• [To do]
Where does the string "Rencontre" appear? Copy every line of the entries below that holds it.

Collected data entries
-------------------------

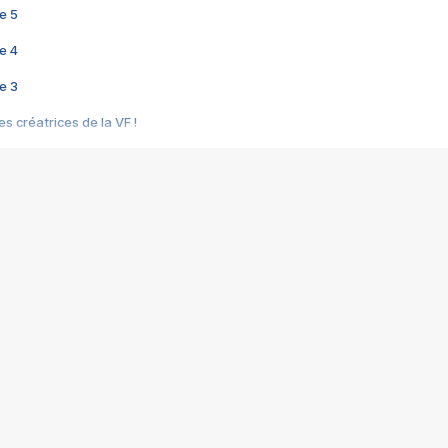
e 5
e 4
e 3
s créatrices de la VF !
e 2
e 1
e Mektoub My Love arrive enfin ! Rencontre avec Shaïn Boumedine et Sal
i : après Toni en famille
elle réalise le bouleversant Dites lui que je l'aime
ais ! Rencontre autour de Vie privée de Rebecca Zlotowski
 de Marguerite, Grave... Rencontre avec Ella Rumpf
 Les Rêveurs, un film intime sur la santé mentale
a avec un film sur le mouvement des Gilets jaunes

-------------------------

• [Task output]
e Mektoub My Love arrive enfin ! Rencontre avec Shaïn Boumedine et Sal
ais ! Rencontre autour de Vie privée de Rebecca Zlotowski
 de Marguerite, Grave... Rencontre avec Ella Rumpf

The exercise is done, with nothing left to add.